Just bought a refurbished Dell 4700C. Have tons of music that we play on iTunes. Every song played is "warbled" usually towards the beginning. This is also the case when played on Windows Media Player. We brought over this music from our other Dell 4000. Played fine.
We thought it was the driver, so re-installed, nothing. Reset system to manufacturer settings, nothing. At this point we're not sure if it's the way the speakers are set up or something to do with the stereo they are hooked up to. Or it could be the driver for the graphics card.
We do have a Gateway screen that is directly hooked up to the computer with the speakers into the stereo. It is set up as a 5.1 surround sound system. 
Any ideas?


----------



## OtakuMom (May 18, 2005)

*same kind of problem...*

I just bought a new Dell 4700. It has an "Integrated 5.1 Channel Audio" sound card. I thought I could use a set of nice Boston Digital BA735 speakers I had from my old computer. No such luck. :sayno: 

I know the sound is working on my new Dell, as I can plug in a headphone and hear sounds. I know the speakers work, as I can plug them into my old Gateway and no problems. But there is absolutely NO sound when the Boston speakers are plugged into the Dell computer.
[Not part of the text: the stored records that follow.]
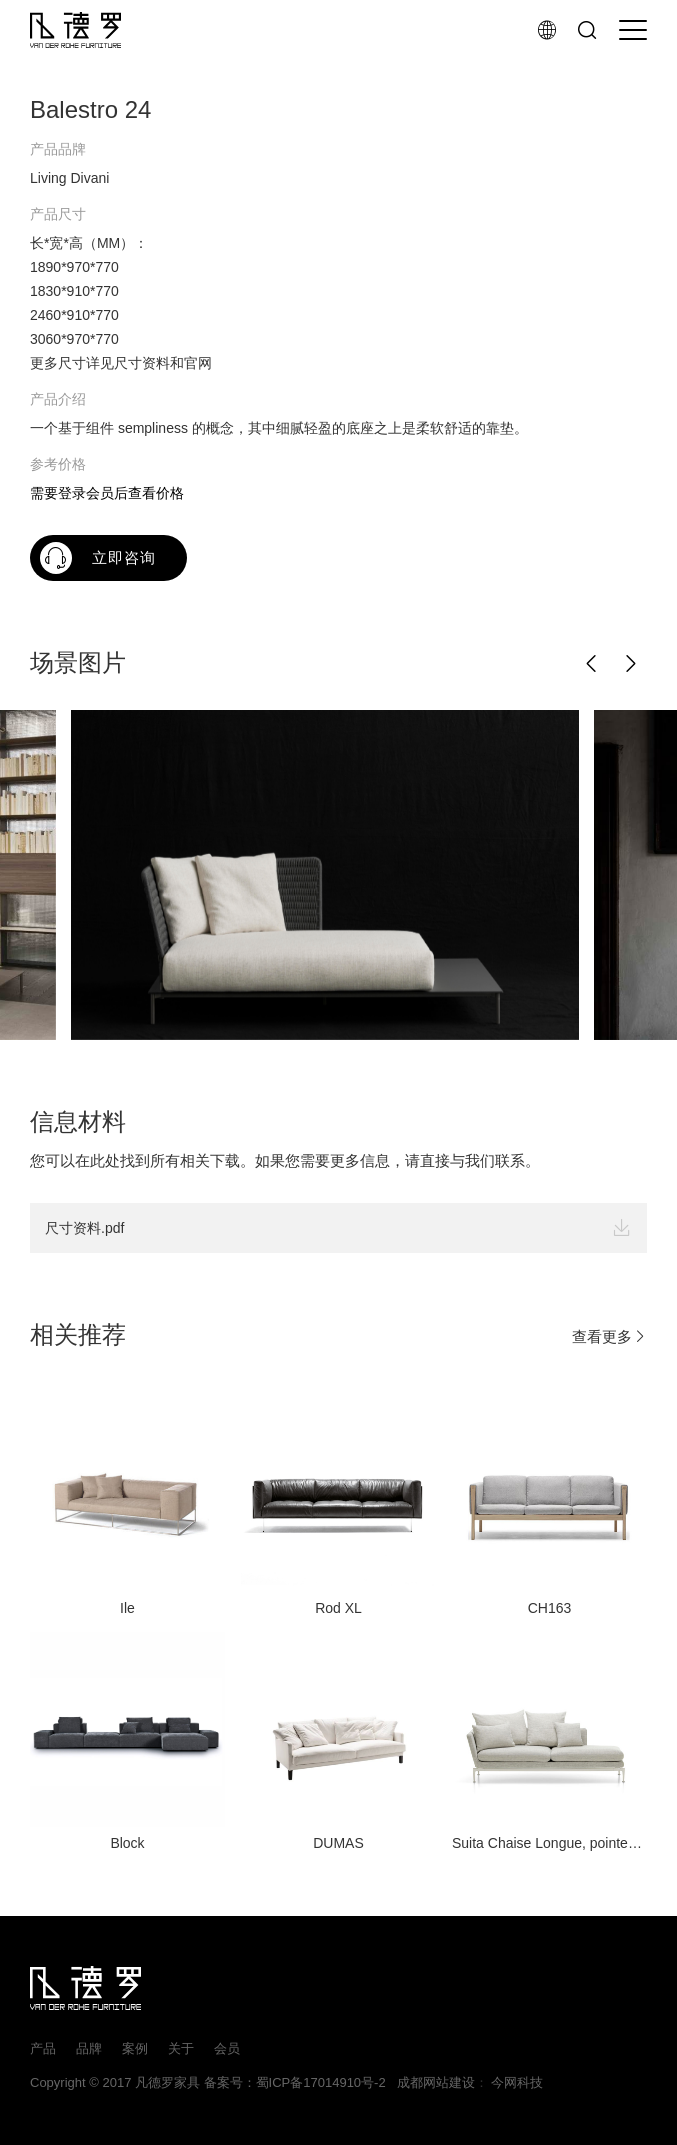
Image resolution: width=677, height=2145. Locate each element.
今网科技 (517, 2082)
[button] (592, 664)
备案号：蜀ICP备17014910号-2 (295, 2082)
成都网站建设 (431, 2082)
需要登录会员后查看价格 (107, 493)
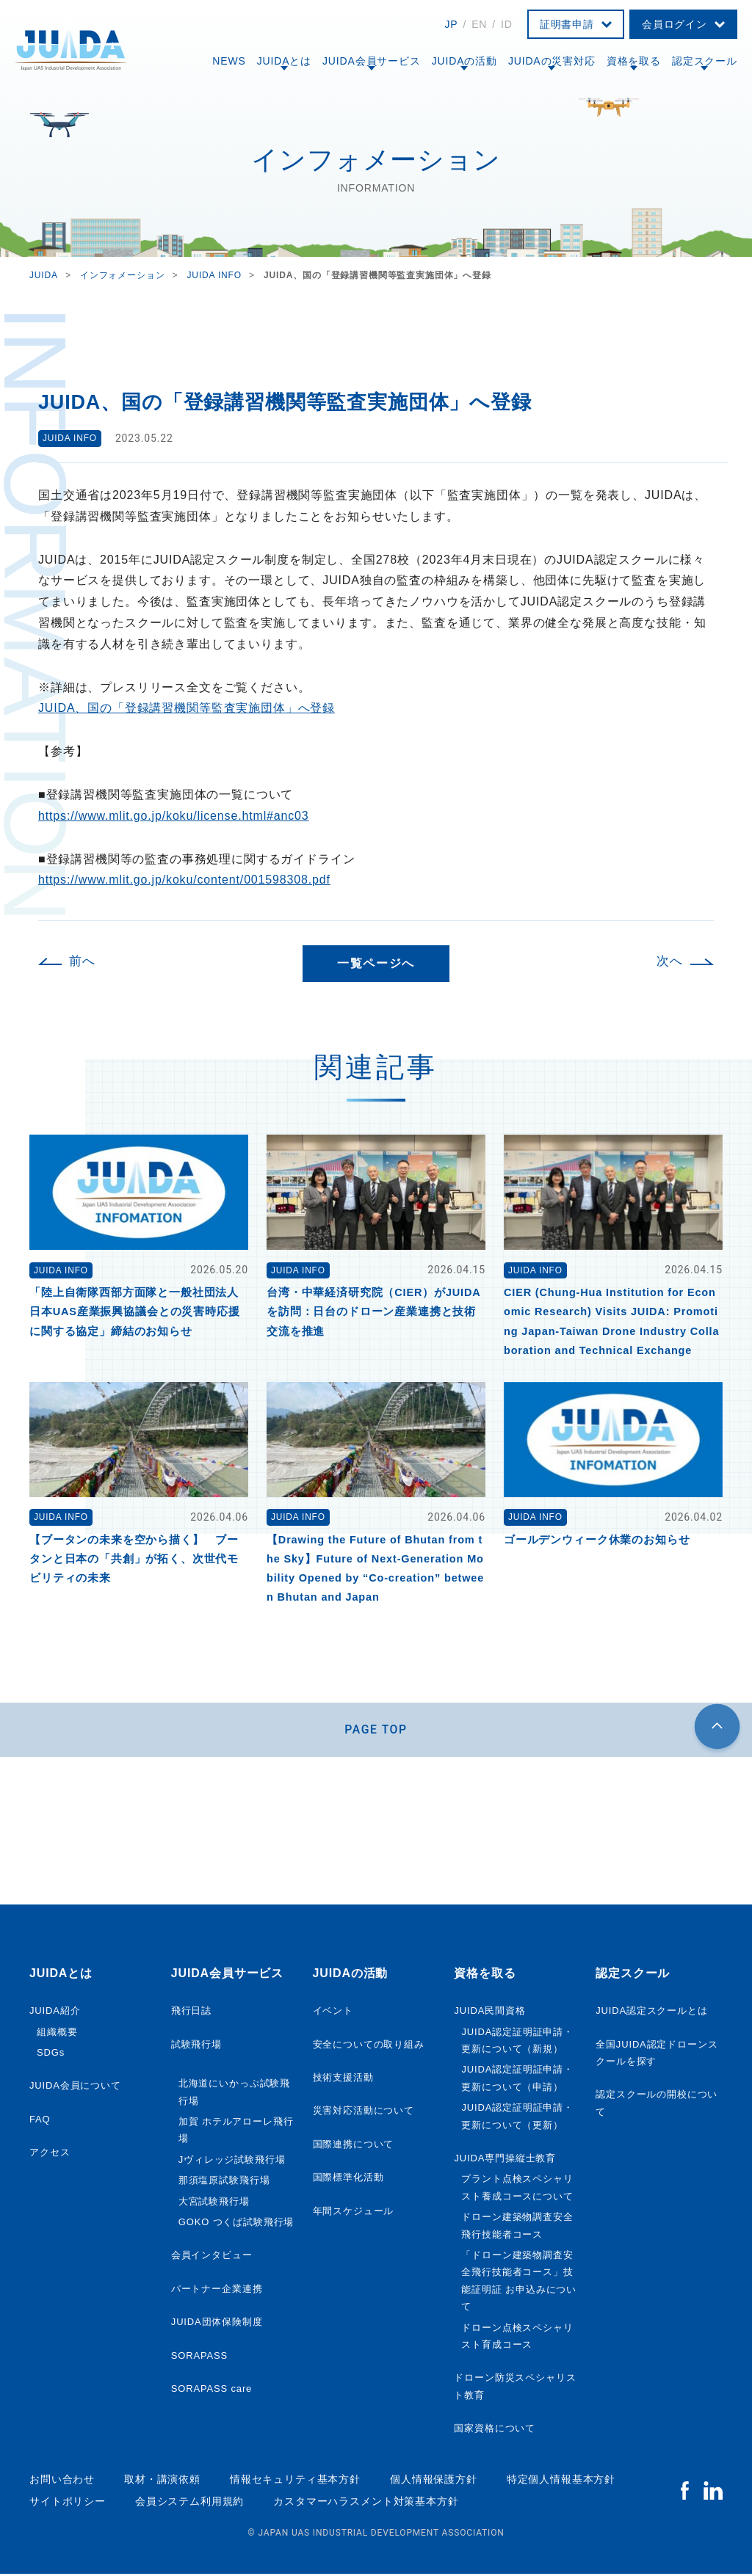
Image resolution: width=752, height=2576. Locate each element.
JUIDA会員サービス (371, 61)
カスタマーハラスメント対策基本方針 (365, 2502)
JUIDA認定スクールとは (651, 2011)
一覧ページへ (376, 963)
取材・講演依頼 (162, 2480)
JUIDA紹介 (54, 2011)
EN (479, 24)
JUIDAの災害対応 (552, 61)
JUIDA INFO (70, 438)
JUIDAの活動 (464, 61)
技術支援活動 (343, 2078)
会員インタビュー (212, 2256)
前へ (82, 961)
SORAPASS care (211, 2389)
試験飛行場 (196, 2045)
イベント (333, 2011)
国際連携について (353, 2145)
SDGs (51, 2053)
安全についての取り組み (368, 2045)
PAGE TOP (376, 1730)
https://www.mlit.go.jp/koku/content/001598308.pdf (184, 879)
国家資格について (494, 2429)
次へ (670, 961)
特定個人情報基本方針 (561, 2480)
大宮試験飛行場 (214, 2202)
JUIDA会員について (75, 2087)
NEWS (228, 61)
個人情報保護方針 (433, 2480)
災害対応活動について (363, 2112)
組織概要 (57, 2033)
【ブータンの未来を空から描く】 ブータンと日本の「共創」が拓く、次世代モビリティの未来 (134, 1559)
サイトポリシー (67, 2502)
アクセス (49, 2153)
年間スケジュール (353, 2212)
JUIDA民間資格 (489, 2011)
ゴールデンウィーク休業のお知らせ (597, 1540)
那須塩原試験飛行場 (224, 2181)
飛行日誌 (191, 2011)
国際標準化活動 (348, 2178)
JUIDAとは (284, 61)
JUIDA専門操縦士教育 (505, 2159)
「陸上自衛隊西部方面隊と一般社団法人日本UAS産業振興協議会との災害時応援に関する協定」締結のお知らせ (134, 1311)
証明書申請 (567, 24)
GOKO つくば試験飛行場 (236, 2223)
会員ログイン (674, 24)
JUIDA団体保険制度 (217, 2323)
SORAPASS (199, 2356)
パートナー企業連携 (217, 2290)
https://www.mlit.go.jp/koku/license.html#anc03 (173, 815)
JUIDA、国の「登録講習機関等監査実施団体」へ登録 (186, 708)
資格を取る (634, 61)
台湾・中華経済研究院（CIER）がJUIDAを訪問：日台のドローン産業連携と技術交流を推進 (374, 1311)
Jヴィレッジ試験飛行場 (232, 2160)
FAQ (40, 2120)
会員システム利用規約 (189, 2502)
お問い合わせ (62, 2480)
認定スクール (704, 61)
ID (507, 24)
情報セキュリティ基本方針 (295, 2480)
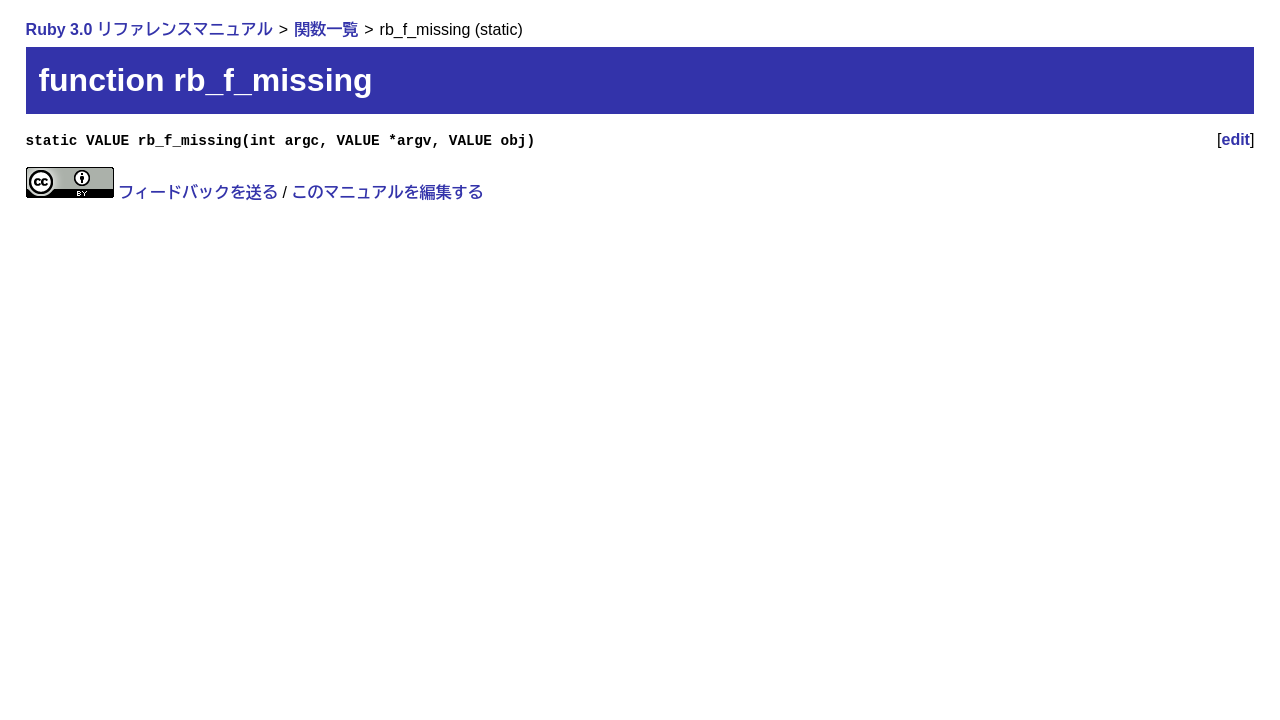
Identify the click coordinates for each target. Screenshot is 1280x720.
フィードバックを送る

I tried talking to someone at Dell tech support, and they weren't able to help resolve the issue. They finally decided it was an "incompatibility" problem. If anyone knows a way to get the two to work together, I'd be thrilled to hear it!! :sayyes:


----------



## Pako (Jun 4, 2005)

*Boston Acoustic BA735*

I picked up a set of BA735's today (Friday, 3 June 2005) and installed them in an IBM CLONE. The wiring is slightly tricky. I hope this helps both of you:
Go here: http://www.bostonacoustics.com/support_multi_manuals.asp
and click on BA735 to download the installation PDF. 
(Shows wiring diagram -- no text.)
The outfit I bought was missing a simple male-to-male audio cable; however,
the DIGITAL cable was included. Note: These are made for DIGITAL Gateway systems although mine sound absolutely great via Analog.
BTW, I am running Win XP-PRO.


----------